EIB provides €460 million to Hera Group to boost the green transition, decarbonisation, the circular economy, and protection of water resources
The European Investment Bank (EIB) has granted a €460 million loan to Hera Group, one of Italy’s 40 largest companies by market capitalisation (part of the FTSE MIB) operating in over 300 Italian municipalities.

The main goals of the financing are to strengthen the resilience of integrated water services, increase the production of renewable energy, foster energy efficiency, decarbonisation and the circular economy, and bolster waste processing and collection, all in order to support Hera Group’s areas of operation on their path to a sustainable environmental transition and help combat climate change.

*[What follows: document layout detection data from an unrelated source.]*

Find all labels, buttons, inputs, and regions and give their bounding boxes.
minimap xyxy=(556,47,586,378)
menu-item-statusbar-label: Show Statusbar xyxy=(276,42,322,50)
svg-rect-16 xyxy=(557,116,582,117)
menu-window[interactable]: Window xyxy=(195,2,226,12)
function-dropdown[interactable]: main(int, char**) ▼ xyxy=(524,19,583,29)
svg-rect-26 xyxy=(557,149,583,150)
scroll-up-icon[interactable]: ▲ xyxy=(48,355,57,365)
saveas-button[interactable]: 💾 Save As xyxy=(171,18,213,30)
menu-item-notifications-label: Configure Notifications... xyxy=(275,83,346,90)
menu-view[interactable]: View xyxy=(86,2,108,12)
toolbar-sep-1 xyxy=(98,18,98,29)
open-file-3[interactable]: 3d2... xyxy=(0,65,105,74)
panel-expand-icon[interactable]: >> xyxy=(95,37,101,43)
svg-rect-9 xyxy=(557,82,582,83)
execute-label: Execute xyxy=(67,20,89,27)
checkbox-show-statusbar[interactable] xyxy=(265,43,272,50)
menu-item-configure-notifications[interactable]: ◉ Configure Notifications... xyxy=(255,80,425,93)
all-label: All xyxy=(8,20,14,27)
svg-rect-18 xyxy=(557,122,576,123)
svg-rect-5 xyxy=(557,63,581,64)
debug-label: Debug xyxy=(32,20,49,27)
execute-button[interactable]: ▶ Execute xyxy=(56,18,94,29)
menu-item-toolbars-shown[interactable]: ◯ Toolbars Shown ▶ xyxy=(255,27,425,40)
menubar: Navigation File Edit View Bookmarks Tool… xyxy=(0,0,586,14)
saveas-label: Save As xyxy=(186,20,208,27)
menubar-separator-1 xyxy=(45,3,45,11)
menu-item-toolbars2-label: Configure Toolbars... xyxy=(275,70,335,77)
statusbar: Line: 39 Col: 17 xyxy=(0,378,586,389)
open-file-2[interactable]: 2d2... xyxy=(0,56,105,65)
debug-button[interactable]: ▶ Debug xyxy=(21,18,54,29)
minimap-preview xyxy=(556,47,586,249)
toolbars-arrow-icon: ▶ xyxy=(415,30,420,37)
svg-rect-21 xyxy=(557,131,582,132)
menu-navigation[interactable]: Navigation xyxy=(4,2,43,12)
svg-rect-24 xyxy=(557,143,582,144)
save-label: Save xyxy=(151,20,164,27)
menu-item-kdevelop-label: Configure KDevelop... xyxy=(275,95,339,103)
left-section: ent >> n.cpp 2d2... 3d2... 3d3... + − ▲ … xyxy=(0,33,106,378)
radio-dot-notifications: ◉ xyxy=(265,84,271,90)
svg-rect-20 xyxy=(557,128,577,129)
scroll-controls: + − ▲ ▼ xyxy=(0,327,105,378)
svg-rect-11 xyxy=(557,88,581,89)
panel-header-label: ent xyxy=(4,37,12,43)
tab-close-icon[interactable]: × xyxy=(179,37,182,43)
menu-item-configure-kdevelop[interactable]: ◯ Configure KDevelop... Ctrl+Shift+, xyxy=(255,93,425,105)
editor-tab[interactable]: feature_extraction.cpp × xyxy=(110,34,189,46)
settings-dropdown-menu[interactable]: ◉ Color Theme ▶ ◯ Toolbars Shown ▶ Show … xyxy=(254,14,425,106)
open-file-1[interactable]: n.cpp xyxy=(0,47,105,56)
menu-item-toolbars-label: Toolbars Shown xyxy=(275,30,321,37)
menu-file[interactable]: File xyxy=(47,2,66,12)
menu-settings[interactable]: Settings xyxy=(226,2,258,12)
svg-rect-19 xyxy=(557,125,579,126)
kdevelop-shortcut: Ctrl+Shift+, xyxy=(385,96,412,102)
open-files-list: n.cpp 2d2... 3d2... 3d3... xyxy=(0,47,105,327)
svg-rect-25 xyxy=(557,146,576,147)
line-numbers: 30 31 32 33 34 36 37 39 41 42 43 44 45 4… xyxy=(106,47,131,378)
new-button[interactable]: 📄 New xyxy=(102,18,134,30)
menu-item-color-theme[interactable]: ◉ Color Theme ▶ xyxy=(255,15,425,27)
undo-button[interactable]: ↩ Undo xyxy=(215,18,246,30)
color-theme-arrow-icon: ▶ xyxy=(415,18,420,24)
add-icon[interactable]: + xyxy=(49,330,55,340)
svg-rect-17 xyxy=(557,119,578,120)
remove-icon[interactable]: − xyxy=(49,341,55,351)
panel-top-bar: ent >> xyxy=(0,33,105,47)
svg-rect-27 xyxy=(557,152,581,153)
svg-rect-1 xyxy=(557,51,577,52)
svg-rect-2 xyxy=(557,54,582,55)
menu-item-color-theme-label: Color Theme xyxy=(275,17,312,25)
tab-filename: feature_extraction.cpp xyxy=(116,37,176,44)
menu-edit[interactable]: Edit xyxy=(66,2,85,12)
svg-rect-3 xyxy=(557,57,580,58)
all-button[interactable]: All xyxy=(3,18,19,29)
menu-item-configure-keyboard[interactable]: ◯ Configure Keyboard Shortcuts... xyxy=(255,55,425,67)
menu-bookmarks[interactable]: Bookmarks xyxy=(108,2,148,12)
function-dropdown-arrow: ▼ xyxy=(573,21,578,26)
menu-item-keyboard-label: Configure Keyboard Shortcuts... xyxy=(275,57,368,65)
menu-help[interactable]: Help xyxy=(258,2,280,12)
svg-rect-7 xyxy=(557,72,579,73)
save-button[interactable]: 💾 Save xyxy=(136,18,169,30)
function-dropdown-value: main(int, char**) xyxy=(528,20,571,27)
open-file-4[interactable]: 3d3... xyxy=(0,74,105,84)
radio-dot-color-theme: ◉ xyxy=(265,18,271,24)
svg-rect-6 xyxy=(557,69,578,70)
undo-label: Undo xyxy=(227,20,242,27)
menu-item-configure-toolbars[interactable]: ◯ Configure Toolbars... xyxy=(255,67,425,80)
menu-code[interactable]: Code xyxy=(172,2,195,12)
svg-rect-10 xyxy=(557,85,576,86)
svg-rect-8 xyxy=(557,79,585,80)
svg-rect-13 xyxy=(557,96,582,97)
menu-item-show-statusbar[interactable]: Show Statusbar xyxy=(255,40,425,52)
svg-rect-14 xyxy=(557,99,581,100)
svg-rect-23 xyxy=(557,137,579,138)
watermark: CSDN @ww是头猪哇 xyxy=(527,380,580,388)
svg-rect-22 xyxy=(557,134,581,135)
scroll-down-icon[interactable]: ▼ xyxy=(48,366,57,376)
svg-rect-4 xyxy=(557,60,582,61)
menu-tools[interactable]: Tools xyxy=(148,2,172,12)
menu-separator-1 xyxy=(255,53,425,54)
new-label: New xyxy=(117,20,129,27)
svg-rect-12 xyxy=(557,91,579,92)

This EU bank loan will finance over 60 Hera Group projects aligned with the EU taxonomy and in line with the objectives of the UN 2030 Agenda, helping the communities served by the Italian multi-utility on their path to a green transition closely connected to local society and industry. The EIB financing will therefore cover almost 60% of the total value of these investments (over €800 million) already planned by the company in its 2022-2026 industrial plan. Operations will mainly take place in Emilia-Romagna, but also in other areas served such as Veneto and Friuli-Venezia Giulia.
In concrete terms, the EU bank resources will contribute to improving integrated water services via operations to further cut losses and renew rainwater collection and wastewater treatment facilities. Hera Group will increase its capacity for processing, recycling, and recovering waste by renovating existing collection centres and building new, cutting-edge plants for recycling plastic and carbon fibre and for the pre-treatment and storage of industrial waste. The EIB financing will also enable Hera Group to install over 370 000 second-generation smart meters in the regions concerned, as well as develop district heating and combined heat and power systems and build photovoltaic plants — even small-scale ones — to increase renewable energy production.
Almost 40% of the EIB-financed investments will be made in the parts of Emilia-Romagna that were hit the hardest by the recent floods. The financed operations will improve the resilience of water services to future extreme weather events, including via the construction of underground rainwater collection tanks in areas of the Romagna coast subject to high hydrogeological risk. Elsewhere, a number of measures will be taken to make the sewerage network more resilient to flooding.
The financing announced today is part of the REPowerEU initiative supported by the EIB, which will invest an additional €30 billion over the next five years to unlock €115 billion, promoting the green transition and gradually reducing Europe's dependence on fossil fuels.